Antrag von JWA Wirth Anderlan

Fotos (Quelle: Südtiroler Landtag/Werth): https://www.flickr.com/photos/190091852@N05/
Videoaufnahmen (Quelle: Südtiroler Landtag/Werth):
https://transfer.it/t/9dFItgxRCbTZ

Am heutigen Donnerstagvormittag (11. September) wurde die September-Sitzungsfolge des Südtiroler Landtages mit der gestern begonnenen Behandlung des Beschlussantrags Nr. 295/25 Selbstschutz- und Selbstverteidigungskurse in Mittel- und Oberschulen (eingebracht vom Abg. Wirth Anderlan am 09.07.2025) fortgesetzt: Der Landtag möge beschließen: “Das Konzept zur Verknüpfung von Selbstschutz- und Selbstverteidigungskursen zu überprüfen und gegebenenfalls für die dritten Klassen der Mittelschulen sowie für sämtliche Klassenstufen der Oberschulen in Südtirol zu übernehmen.”
Es handle sich um einen berechtigten Antrag in der heutigen Zeit, der widerspiegle wie weit es im Land gekommen sei und wie hilflos die Politik bei solchen Problemen sei, so Hannes Rabensteiner (Süd-Tiroler Freiheit) u.a.

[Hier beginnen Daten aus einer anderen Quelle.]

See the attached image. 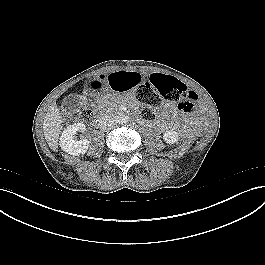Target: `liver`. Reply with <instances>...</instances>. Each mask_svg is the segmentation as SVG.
I'll return each instance as SVG.
<instances>
[{"label": "liver", "instance_id": "liver-1", "mask_svg": "<svg viewBox=\"0 0 265 265\" xmlns=\"http://www.w3.org/2000/svg\"><path fill=\"white\" fill-rule=\"evenodd\" d=\"M62 116L55 104L50 106L43 123L44 137L52 150L58 147V140L62 130Z\"/></svg>", "mask_w": 265, "mask_h": 265}]
</instances>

Es gebe Kinder, die Angst hätten, in die Mittelschule zu kommen - nicht wegen des Unterrichtsstoffes, sondern wegen der Schlägertrupps. Man sehe daran, dass die Kriminalität in Südtirol immer jünger werde. Man höre auch, dass an den Oberschulen junge Mädchen in den Toiletten belästigt würden. Es würde jedem - jungen Leuten ebenso wie älteren - guttun, sich mit dem Thema Selbstverteidigung auseinanderzusetzen - es sei wichtig für das Selbstvertrauen und damit man wisse, wie man sich zu verhalten habe. Ab besten wäre es, solche Situationen kampflos zu verlassen, aber auch dies müsse gelernt werden. Er unterstütze den Antrag.

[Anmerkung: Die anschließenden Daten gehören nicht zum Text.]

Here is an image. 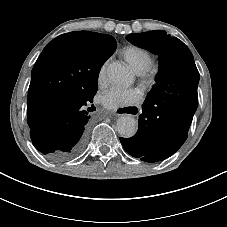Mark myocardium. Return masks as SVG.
I'll list each match as a JSON object with an SVG mask.
<instances>
[{
	"mask_svg": "<svg viewBox=\"0 0 227 227\" xmlns=\"http://www.w3.org/2000/svg\"><path fill=\"white\" fill-rule=\"evenodd\" d=\"M160 75V66L156 63H150L143 72L140 73V78L143 83L153 85L156 83Z\"/></svg>",
	"mask_w": 227,
	"mask_h": 227,
	"instance_id": "1",
	"label": "myocardium"
}]
</instances>
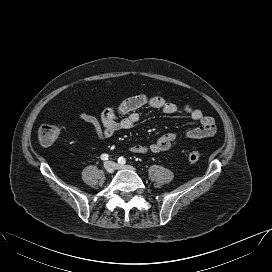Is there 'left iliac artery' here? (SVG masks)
Returning <instances> with one entry per match:
<instances>
[{"label":"left iliac artery","mask_w":272,"mask_h":272,"mask_svg":"<svg viewBox=\"0 0 272 272\" xmlns=\"http://www.w3.org/2000/svg\"><path fill=\"white\" fill-rule=\"evenodd\" d=\"M118 163L121 164V165H124L126 163V159L124 157H120L118 159Z\"/></svg>","instance_id":"44dca946"}]
</instances>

Brigitte Foppa (Grüne) sagte u.a., Selbstverteidigung, Selbstschutz und Zivilcourage seien wichtige Themen - das wüssten die Schulen und es gebe dazu auch Initiativen. Auch sie selbst habe in vielen Orten Südtirol jahrelang Zivilschutztrainings für Frauen gemacht. Was sie nicht verstehe: das Bild, das von Südtirol gezeichnet werde. Man müsse sich die Kriminalitätsstatistiken anschauen und dafür sorgen, dass sich die Menschen im Land sicher fühlten. Bei Sicherheit und körperlicher Unversehrtheit würden die Grünen immer miteinstehen. Doch das Bild, dass ihre Vorredner von Südtirol gezeichnet, hätten, verstehe sie nicht. Wenn sie sich an ihre Schulzeit erinnere, dann habe es täglich in den Schulhöfen Schlägereien gegeben - auch bei Wiesenfesten seien solche an der Tagesordnung gewesen. Man solle das Land von vor 30/40 Jahren nicht so idyllisch zeichnen - und das heutige als Bronx.

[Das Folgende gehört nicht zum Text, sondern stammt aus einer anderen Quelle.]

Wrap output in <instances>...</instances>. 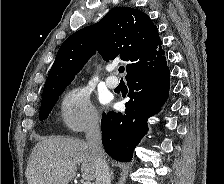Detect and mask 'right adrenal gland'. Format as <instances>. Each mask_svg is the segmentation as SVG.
Returning <instances> with one entry per match:
<instances>
[{
    "instance_id": "2a0ac1e0",
    "label": "right adrenal gland",
    "mask_w": 224,
    "mask_h": 184,
    "mask_svg": "<svg viewBox=\"0 0 224 184\" xmlns=\"http://www.w3.org/2000/svg\"><path fill=\"white\" fill-rule=\"evenodd\" d=\"M111 177H112V179L114 178V177H113V172H111Z\"/></svg>"
}]
</instances>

Harald Stauder (SVP) schickte voraus, dass er inhaltlich mit der Kollegin Foppa einer Meinung sei und ergänzte u.a., dass die Schulen bereits sehr viel machten - dann, wenn es für die Situation für angebracht oder aktuell erachtet werde oder man sehe es per se im Schulprogramm vor. Es gebe sehr viele Möglichkeiten. Auch ihn habe verwundert, wie der Kollege Knoll Südtirol gestern gezeichnet habe - es sei nicht so, der Abgeordnete solle einmal mit Leuten reden, die ihren Lebensmittelpunkt im Land hätten. Der Beschlussantrag sei nicht notwendig, ´denn es werde bereits viel getan und man setze auf die Maßnahmen vor Ort.
Myriam Atz (Süd-Tiroler Freiheit) erinnerte u.a. an verschiedenste Gewaltdelikte und Übergriffe in Bussen und dass in Bozen Sicherheitskräfte Schülerbusse begleiteten. Es gehe im behandelten Antrag um Prävention, Realitäts- und Bürgernähe. Es sei eine Realität, dass es viele Gewaltdelikte im Land gebe - das könne man den Medien täglich entnehmen. Zum Thema Statistiken: Sie habe kürzlich die Polizei gerufen, weil es einen Vorfall gegeben habe, dich Polizei aber sei nicht einmal gekommen - sie frage sich, in welcher Statistik dieser Fall auftauche. Flächendeckende Selbstverteidigungskurse an den Schulen seien dringend notwendig.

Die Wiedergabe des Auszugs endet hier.